Expression profiling, target clustering, GO analysis, intracellular metabolic processes analysis

Expression profiling was performed by analyzing an array data set that included the most significant target for each RefSeq protein ID based on q-value (lowest sum of log(q-value T6h vs T0h)+ log(q-value T24h vs T6h)+ log(q-value T60h vs T24h)). Clustering was performed on a gene list of filtered probe sets from the T6h vs T0h or T24h vs T6h or T60h vs T24h comparisons (q-value < 0.05, fold change > ± 2.0 and present detection call in at least 1 of the 8 arrays) using K-means clustering with Manhattan Distance metric ("Super Grouper" plugin of maxdView software, http://www.bioinf.manchester.ac.uk/microarray/maxd/index.html). GO analysis was performed with DAVID (http://david.abcc.ncifcrf.gov/) using our improved human RefSeq protein ID annotation [34]. Metabolic processes were analyzed by taking the dataset that included the most significant target for each RefSeq protein ID and normalizing their expression values such that [T0h] = 1 relative expression unit. A list biological process and molecular function GO processes (and their respective RefSeq protein IDs) and were downloaded from DAVID, and intracellular metabolic processes possessing 10 or more genes in the array data set were examined.

RT-qPCR

Tail tissues were collected in biological triplicate at 0 h, 6 h, 12 h, 24 h, 36 h, 48 h, and 72 h post amputation and placed into RNAlater (Qiagen).
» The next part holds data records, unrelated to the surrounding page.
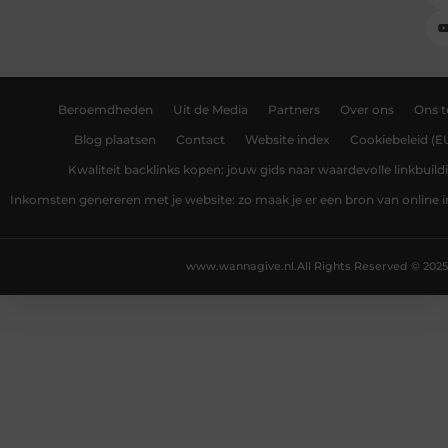
Beroemdheden
Uit de Media
Partners
Over ons
Ons 
Blog plaatsen
Contact
Website index
Cookiebeleid (E
Kwaliteit backlinks kopen: jouw gids naar waardevolle linkbuild
Inkomsten genereren met je website: zo maak je er een bron van online
www.wannagive.nl.
All Rights Reserved © 2025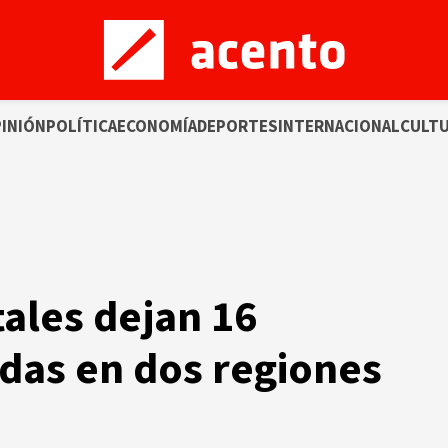
INIÓN
POLÍTICA
ECONOMÍA
DEPORTES
INTERNACIONAL
CULT
tales dejan 16
idas en dos regiones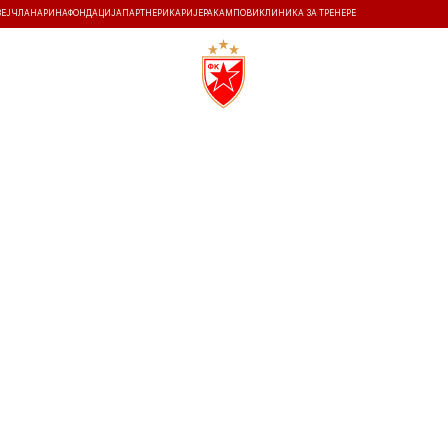
ЗЕЈ
ЧЛАНАРИНА
ФОНДАЦИЈА
ПАРТНЕРИ
КАРИЈЕРА
КАМПОВИ
КЛИНИКА ЗА ТРЕНЕРЕ
ТИ
ИСТОРИЈА
Т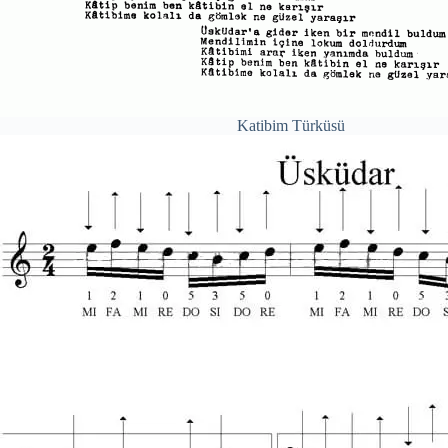
Katibim Türküsü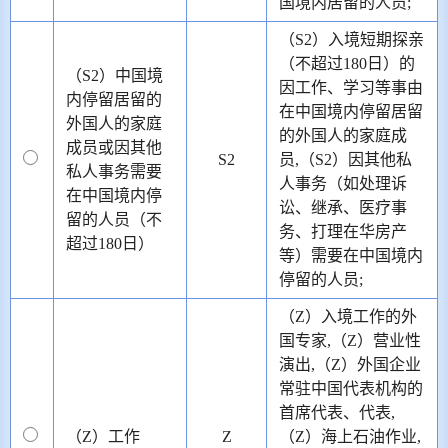
国境内居留的人员;
（S2）入境短期探亲
（不超过180日）的
（S2）中国境
因工作、学习等事由
内停留居留的
在中国境内停留居留
外国人的家庭
的外国人的家庭成
成员或因其他
S2
员,（S2）因其他私
私人事务需要
人事务（如处理诉
在中国境内停
讼、继承、医疗事
留的人员（不
务、打理在华房产
超过180日）
等）需要在中国境内
停留的人员;
（Z）入境工作的外
国专家,（Z）营业性
演出,（Z）外国企业
常驻中国代表机构的
首席代表、代表,
（Z）工作
Z
（Z）海上石油作业,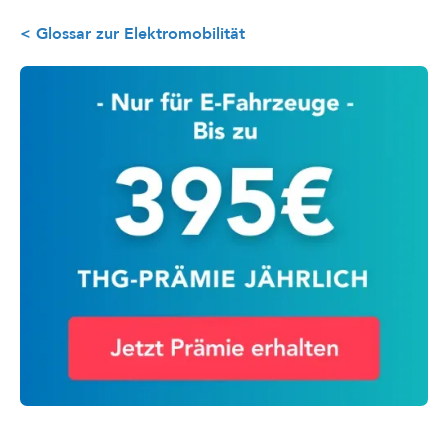
< Glossar zur Elektromobilität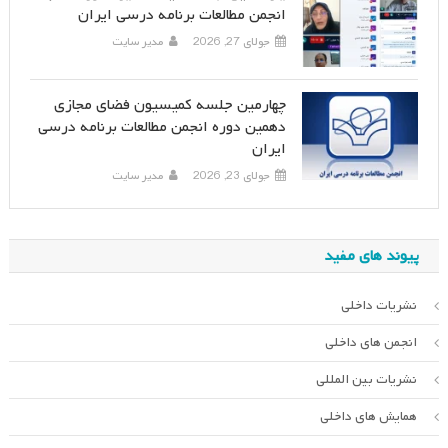
انجمن مطالعات برنامه درسی ایران
جولای 27, 2026
مدیر سایت
چهارمین جلسه کمیسیون فضای مجازی
دهمین دوره انجمن مطالعات برنامه درسی
ایران
جولای 23, 2026
مدیر سایت
پیوند های مفید
نشریات داخلی
انجمن های داخلی
نشریات بین المللی
همایش های داخلی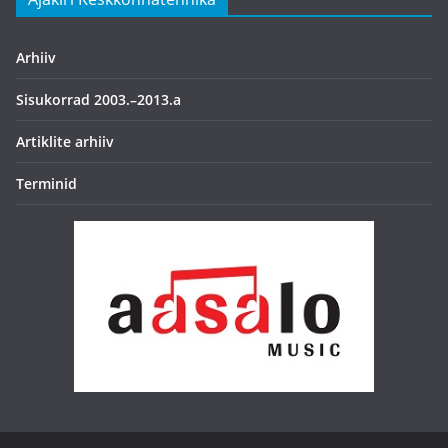
Arhiiv
Sisukorrad 2003.–2013.a
Artiklite arhiiv
Terminid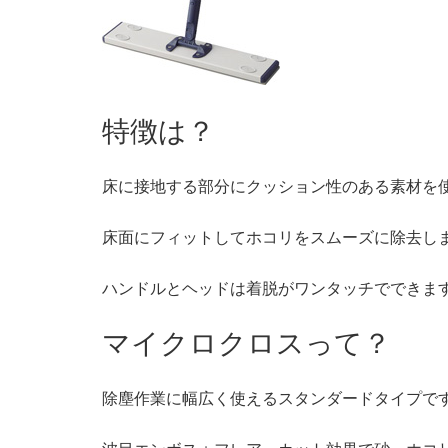
特徴は？
床に接地する部分にクッション性のある素材を
床面にフィットしてホコリをスムーズに除去し
ハンドルとヘッドは着脱がワンタッチでできま
マイクロクロスって？
除塵作業に幅広く使えるスタンダードタイプで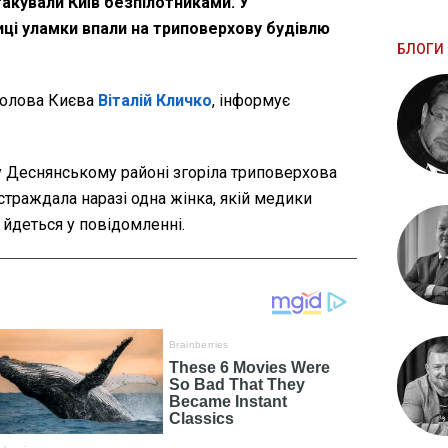
атакували Київ безпілотниками. У
ці уламки впали на триповерхову будівлю
БЛОГИ 
голова Києва
Віталій Кличко
, інформує
 у Деснянському районі згоріла триповерхова
страждала наразі одна жінка, якій медики
 йдеться у повідомленні.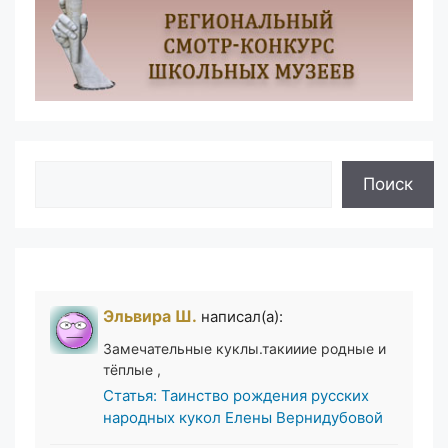
Поиск
Поиск
Эльвира Ш.
написал(а):
Замечательные куклы.такииие родные и
тёплые ,
Статья: Таинство рождения русских
народных кукол Елены Вернидубовой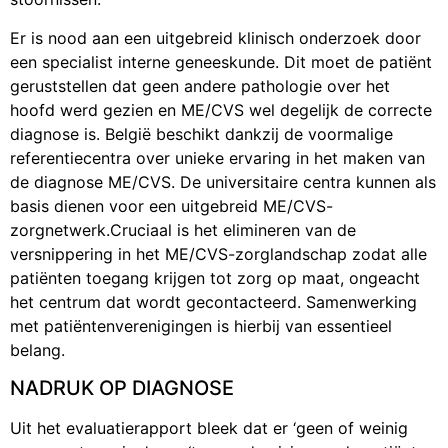
Er is nood aan een uitgebreid klinisch onderzoek door
een specialist interne geneeskunde. Dit moet de patiënt
geruststellen dat geen andere pathologie over het
hoofd werd gezien en ME/CVS wel degelijk de correcte
diagnose is. België beschikt dankzij de voormalige
referentiecentra over unieke ervaring in het maken van
de diagnose ME/CVS. De universitaire centra kunnen als
basis dienen voor een uitgebreid ME/CVS-
zorgnetwerk.Cruciaal is het elimineren van de
versnippering in het ME/CVS-zorglandschap zodat alle
patiënten toegang krijgen tot zorg op maat, ongeacht
het centrum dat wordt gecontacteerd. Samenwerking
met patiëntenverenigingen is hierbij van essentieel
belang.
NADRUK OP DIAGNOSE
Uit het evaluatierapport bleek dat er ‘geen of weinig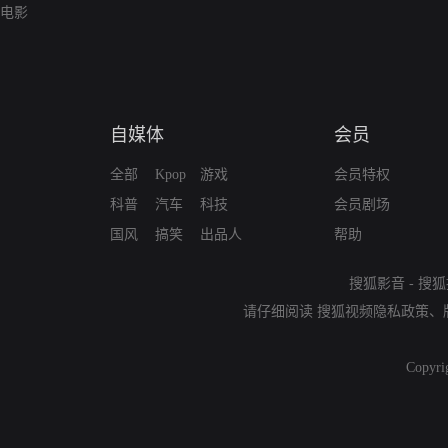
电影
自媒体
会员
全部
Kpop
游戏
会员特权
科普
汽车
科技
会员剧场
国风
搞笑
出品人
帮助
搜狐影音
-
搜狐
请仔细阅读
搜狐视频隐私政策
、
Copyri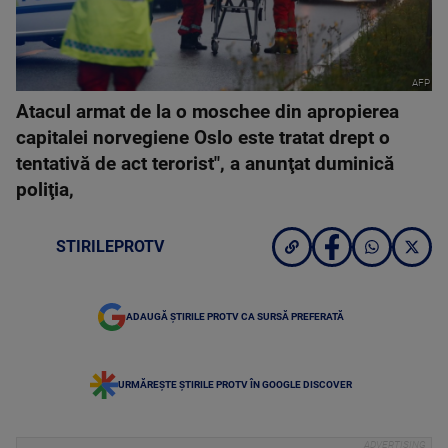
AFP
Atacul armat de la o moschee din apropierea
capitalei norvegiene Oslo este tratat drept o
tentativă de act terorist", a anunţat duminică
poliţia,
STIRILEPROTV
ADAUGĂ ȘTIRILE PROTV CA SURSĂ PREFERATĂ
URMĂREȘTE ȘTIRILE PROTV ÎN GOOGLE DISCOVER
Tissue was homogenized with syringe and QIAshredder (Qiagen), total RNA was extracted using Qiagen's RNA Easy Mini kit, and cDNA was synthesized using Applied Biosystem's High Capacity cDNA kit. Taqman assays were generated to target exon-exon boundaries and qPCR reactions were run with Taqman Fast Gene Expression Master Mix on a StepOne+ qPCR machine (Applied Biosystems). Expression values were calculated using the ΔΔCt method with genes rps18 used as reference, error was calculated using standard error of the mean (SEM). Primers and probes are shown in Table 2.